With any machine, there is always a tradeoff.  The tradeoff in a machine is that it can increase the strength of your input force OR increase the distance over which it acts, but it CAN NOT do both at the same time.

Mechanical advantage is a measure of how much a machine increases your input force.  It also tells us which of the three ways a machine is making work easier:

• If the mechanical advantage is > 1, then the machine increases your input force, making it stronger.

• If the mechanical advantage is < 1, then the machine weakens your input force but makes it last a longer distance.

• If the mechanical advantage = 1, then the machine changes the direction of your input force.

The efficiency of a machine is a percentage of how much useful work the machine can actually do.  It’s always less than 100%.

No machine can ever be 100% efficient, because friction is always present.

Simple Machines do work by using only ONE MOVEMENT.

There are six (6) kinds of simple machinesLevers, wheel & axle, screws, wedges, pulleys, and inclined planes.

With any simple machine, there is always a TRADEOFF- either a machine can increase the amount of our input force, or make our input force last a longer distance, but it CAN NOT DO BOTH.

A lever is a simple machine that pivots, or rotates, around a fixed point.

• The pivot point of the lever is known as the fulcrum.

• The input force you use to operate the lever is known as the effort.

• The output force that the lever lifts/lowers is known as the load.

The mnemonic “Frogs Lay Eggs” can help you remember the three classes of levers:

• A 1st class lever has the Fulcrum in the middle.

• A 2nd class lever has the Load in the middle.

• A 3rd class lever has the Effort in the middle.

A good example of a 1st class lever is a seesaw.

A good example of a 2nd class lever is a wheelbarrow.

A good example of a 3rd class lever is a broom.

With a 1st class lever, the mechanical advantage could be greater than, equal to, or less than 1.  This means that a 1st class lever could increase our input force, change the direction of our input force, or make our input force last a longer distance.

With a 2nd class lever, the mechanical advantage is always greater than 1.  So a 2nd class lever will always increase the amount of our input force.

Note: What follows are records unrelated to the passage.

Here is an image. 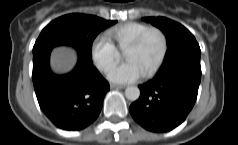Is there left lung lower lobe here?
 Wrapping results in <instances>:
<instances>
[{
    "instance_id": "1",
    "label": "left lung lower lobe",
    "mask_w": 238,
    "mask_h": 145,
    "mask_svg": "<svg viewBox=\"0 0 238 145\" xmlns=\"http://www.w3.org/2000/svg\"><path fill=\"white\" fill-rule=\"evenodd\" d=\"M200 79V58L160 69L152 80L139 86L140 97L129 108L132 117L152 132L176 128L195 104Z\"/></svg>"
}]
</instances>
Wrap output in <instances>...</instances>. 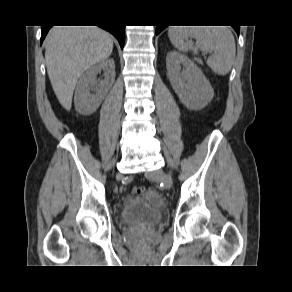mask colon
Here are the masks:
<instances>
[{"label":"colon","instance_id":"obj_1","mask_svg":"<svg viewBox=\"0 0 292 292\" xmlns=\"http://www.w3.org/2000/svg\"><path fill=\"white\" fill-rule=\"evenodd\" d=\"M145 192V189H144V187H142V186H135L134 188H133V193L135 194V195H141V194H143Z\"/></svg>","mask_w":292,"mask_h":292}]
</instances>
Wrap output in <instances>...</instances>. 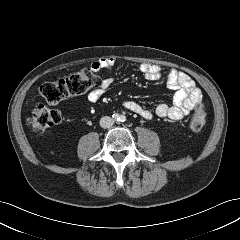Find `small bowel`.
Segmentation results:
<instances>
[{
	"label": "small bowel",
	"instance_id": "1",
	"mask_svg": "<svg viewBox=\"0 0 240 240\" xmlns=\"http://www.w3.org/2000/svg\"><path fill=\"white\" fill-rule=\"evenodd\" d=\"M115 63V58L106 57L92 62L90 68L93 71L111 70ZM138 70L145 79L150 81H158L162 79L164 75V70L160 66L148 63L140 64ZM166 76L167 85L175 90L172 104L161 103L158 104L154 110H150L134 100H125L123 106L127 110L147 120L155 116L172 120L183 118L200 103L202 99L201 89L195 84L190 76L175 69H169L166 72ZM113 81L112 77L101 79L98 85L88 94V100L91 102L98 101L112 86Z\"/></svg>",
	"mask_w": 240,
	"mask_h": 240
}]
</instances>
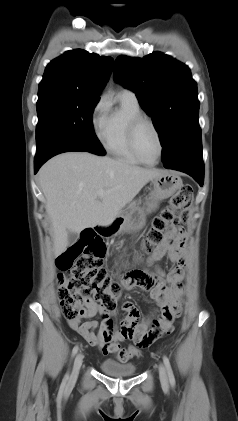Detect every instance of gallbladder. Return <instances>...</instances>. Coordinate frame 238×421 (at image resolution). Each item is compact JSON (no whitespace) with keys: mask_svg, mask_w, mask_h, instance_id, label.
I'll return each mask as SVG.
<instances>
[{"mask_svg":"<svg viewBox=\"0 0 238 421\" xmlns=\"http://www.w3.org/2000/svg\"><path fill=\"white\" fill-rule=\"evenodd\" d=\"M78 240L77 233L74 232H68V244L73 245Z\"/></svg>","mask_w":238,"mask_h":421,"instance_id":"gallbladder-1","label":"gallbladder"}]
</instances>
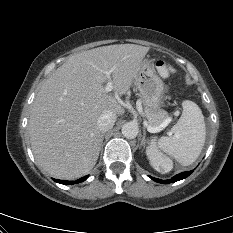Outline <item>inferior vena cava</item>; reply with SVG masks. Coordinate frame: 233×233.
<instances>
[{
	"mask_svg": "<svg viewBox=\"0 0 233 233\" xmlns=\"http://www.w3.org/2000/svg\"><path fill=\"white\" fill-rule=\"evenodd\" d=\"M116 114L110 110H105L102 112L97 120V126L101 132H106L114 126L116 121Z\"/></svg>",
	"mask_w": 233,
	"mask_h": 233,
	"instance_id": "602c4592",
	"label": "inferior vena cava"
}]
</instances>
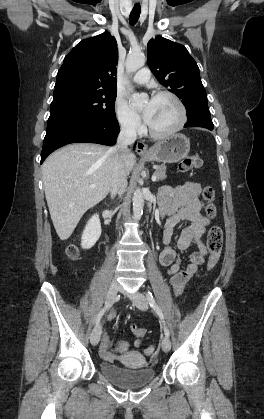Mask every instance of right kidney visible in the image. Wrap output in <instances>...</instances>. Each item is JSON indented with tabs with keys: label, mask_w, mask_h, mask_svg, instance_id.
Wrapping results in <instances>:
<instances>
[{
	"label": "right kidney",
	"mask_w": 264,
	"mask_h": 419,
	"mask_svg": "<svg viewBox=\"0 0 264 419\" xmlns=\"http://www.w3.org/2000/svg\"><path fill=\"white\" fill-rule=\"evenodd\" d=\"M101 235V224L97 214L93 215L88 221L83 234L81 246L83 249H90L95 245Z\"/></svg>",
	"instance_id": "1"
}]
</instances>
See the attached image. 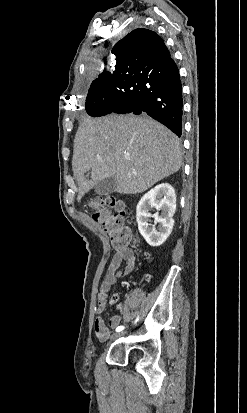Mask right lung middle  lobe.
<instances>
[{
	"label": "right lung middle lobe",
	"instance_id": "dd1d6c3e",
	"mask_svg": "<svg viewBox=\"0 0 247 413\" xmlns=\"http://www.w3.org/2000/svg\"><path fill=\"white\" fill-rule=\"evenodd\" d=\"M123 81H103L94 80L89 88L85 108L89 115L97 117L105 104L122 93L124 89Z\"/></svg>",
	"mask_w": 247,
	"mask_h": 413
}]
</instances>
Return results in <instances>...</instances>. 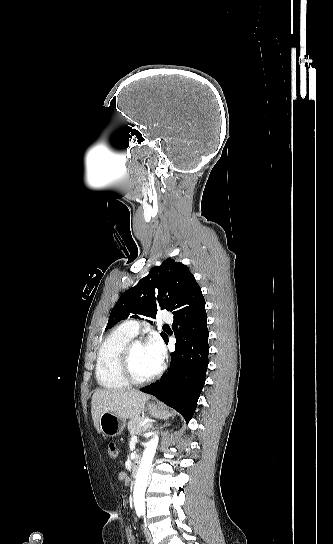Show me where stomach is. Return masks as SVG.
Returning a JSON list of instances; mask_svg holds the SVG:
<instances>
[{
  "label": "stomach",
  "mask_w": 333,
  "mask_h": 544,
  "mask_svg": "<svg viewBox=\"0 0 333 544\" xmlns=\"http://www.w3.org/2000/svg\"><path fill=\"white\" fill-rule=\"evenodd\" d=\"M147 409L153 416H162L165 413V409L163 407L155 404H149ZM124 426L125 423L123 419L119 418L112 412H104L99 420V430L104 436L107 437L120 435Z\"/></svg>",
  "instance_id": "obj_1"
}]
</instances>
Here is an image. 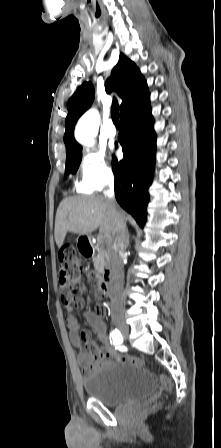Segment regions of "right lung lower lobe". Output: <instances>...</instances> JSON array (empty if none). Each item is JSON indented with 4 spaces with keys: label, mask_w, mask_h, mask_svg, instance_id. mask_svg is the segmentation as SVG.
Segmentation results:
<instances>
[{
    "label": "right lung lower lobe",
    "mask_w": 221,
    "mask_h": 448,
    "mask_svg": "<svg viewBox=\"0 0 221 448\" xmlns=\"http://www.w3.org/2000/svg\"><path fill=\"white\" fill-rule=\"evenodd\" d=\"M122 131L119 135L124 159L113 156L115 197L140 227L147 219L148 187L155 165L156 135L151 114L149 95L120 116Z\"/></svg>",
    "instance_id": "obj_1"
}]
</instances>
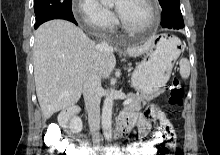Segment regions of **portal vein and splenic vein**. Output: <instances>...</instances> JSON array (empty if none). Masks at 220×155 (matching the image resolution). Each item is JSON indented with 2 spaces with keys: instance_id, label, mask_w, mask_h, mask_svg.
<instances>
[{
  "instance_id": "obj_1",
  "label": "portal vein and splenic vein",
  "mask_w": 220,
  "mask_h": 155,
  "mask_svg": "<svg viewBox=\"0 0 220 155\" xmlns=\"http://www.w3.org/2000/svg\"><path fill=\"white\" fill-rule=\"evenodd\" d=\"M68 94H66V96H67ZM131 102V99H127V100H125L124 102H123V105H127V104H129Z\"/></svg>"
}]
</instances>
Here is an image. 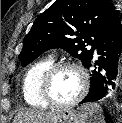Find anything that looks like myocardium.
<instances>
[{
  "mask_svg": "<svg viewBox=\"0 0 122 123\" xmlns=\"http://www.w3.org/2000/svg\"><path fill=\"white\" fill-rule=\"evenodd\" d=\"M66 68L74 69L79 73L81 77V88L79 93L72 100L68 102H57L51 97L50 87L57 72ZM88 87V75L80 65L73 62H60L53 64L45 73L41 83V96L49 106L57 108H68L78 104L85 97Z\"/></svg>",
  "mask_w": 122,
  "mask_h": 123,
  "instance_id": "f54148a6",
  "label": "myocardium"
}]
</instances>
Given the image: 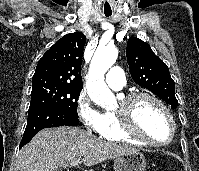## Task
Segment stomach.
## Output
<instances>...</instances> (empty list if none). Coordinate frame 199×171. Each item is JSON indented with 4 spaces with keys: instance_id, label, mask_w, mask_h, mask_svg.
Returning <instances> with one entry per match:
<instances>
[{
    "instance_id": "stomach-1",
    "label": "stomach",
    "mask_w": 199,
    "mask_h": 171,
    "mask_svg": "<svg viewBox=\"0 0 199 171\" xmlns=\"http://www.w3.org/2000/svg\"><path fill=\"white\" fill-rule=\"evenodd\" d=\"M145 168L146 160L140 152L123 154L114 160L115 171H145Z\"/></svg>"
}]
</instances>
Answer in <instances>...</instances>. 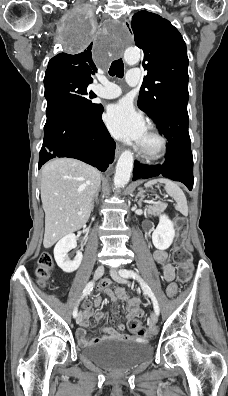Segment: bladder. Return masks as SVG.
<instances>
[{
    "mask_svg": "<svg viewBox=\"0 0 228 396\" xmlns=\"http://www.w3.org/2000/svg\"><path fill=\"white\" fill-rule=\"evenodd\" d=\"M84 358L108 370L133 369L151 359L150 344L127 339H107L81 349Z\"/></svg>",
    "mask_w": 228,
    "mask_h": 396,
    "instance_id": "31cf9c89",
    "label": "bladder"
}]
</instances>
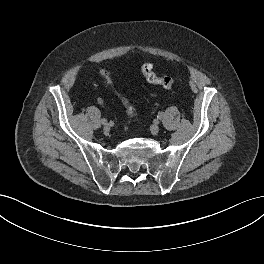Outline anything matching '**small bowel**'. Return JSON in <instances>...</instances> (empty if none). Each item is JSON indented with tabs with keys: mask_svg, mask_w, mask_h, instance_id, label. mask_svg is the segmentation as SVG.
I'll use <instances>...</instances> for the list:
<instances>
[{
	"mask_svg": "<svg viewBox=\"0 0 264 264\" xmlns=\"http://www.w3.org/2000/svg\"><path fill=\"white\" fill-rule=\"evenodd\" d=\"M98 103H99V104H103V100H102V99H99V100H98Z\"/></svg>",
	"mask_w": 264,
	"mask_h": 264,
	"instance_id": "1",
	"label": "small bowel"
}]
</instances>
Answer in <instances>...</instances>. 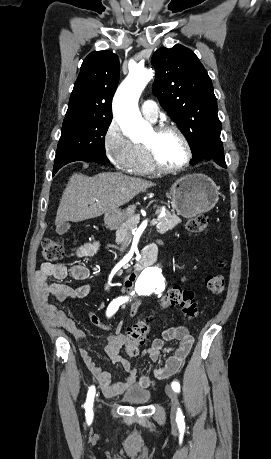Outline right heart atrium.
Wrapping results in <instances>:
<instances>
[{"mask_svg": "<svg viewBox=\"0 0 271 459\" xmlns=\"http://www.w3.org/2000/svg\"><path fill=\"white\" fill-rule=\"evenodd\" d=\"M102 147L107 159L118 169H124L131 153V142L115 120H111L102 135Z\"/></svg>", "mask_w": 271, "mask_h": 459, "instance_id": "d8ad5b80", "label": "right heart atrium"}]
</instances>
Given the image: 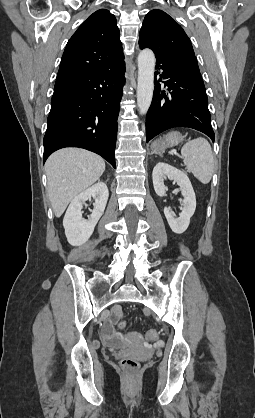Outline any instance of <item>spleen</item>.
Wrapping results in <instances>:
<instances>
[{
	"mask_svg": "<svg viewBox=\"0 0 255 418\" xmlns=\"http://www.w3.org/2000/svg\"><path fill=\"white\" fill-rule=\"evenodd\" d=\"M187 171L202 184H208L214 173V156L209 142L198 137L188 141L181 149Z\"/></svg>",
	"mask_w": 255,
	"mask_h": 418,
	"instance_id": "1",
	"label": "spleen"
}]
</instances>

With a 3rd class lever, the mechanical advantage is always less than 1.  So a 3rd class lever will always increase the distance our input force acts, making it last longer.

A wheel and axle is an axle attached to the center of a wheel.  Both rotate together.  Wheel/Axles always increase the amount of our input force.

Ex: Door Knob

An inclined plane is a flat, sloped surface that makes lifting loads easier.  It also increases our input force but makes us apply the force a longer distance (the tradeoff).

Ex: Ramp

A wedge helps us by cutting or separating two objects.  It’s a sloped surface that moves.

Ex: Teeth

A screw is an inclined plane that is wrapped around a cylinder.

Ex: Threads on a light bulb

A pulley is a grooved wheel with a rope/chain/cable wrapped around it.  It helps us lift loads and change the direction of force applied.

Ex:

A compound machine is two or more simple machines that are put together to help us do work.  Compound machines are less efficient than simple machines at doing work.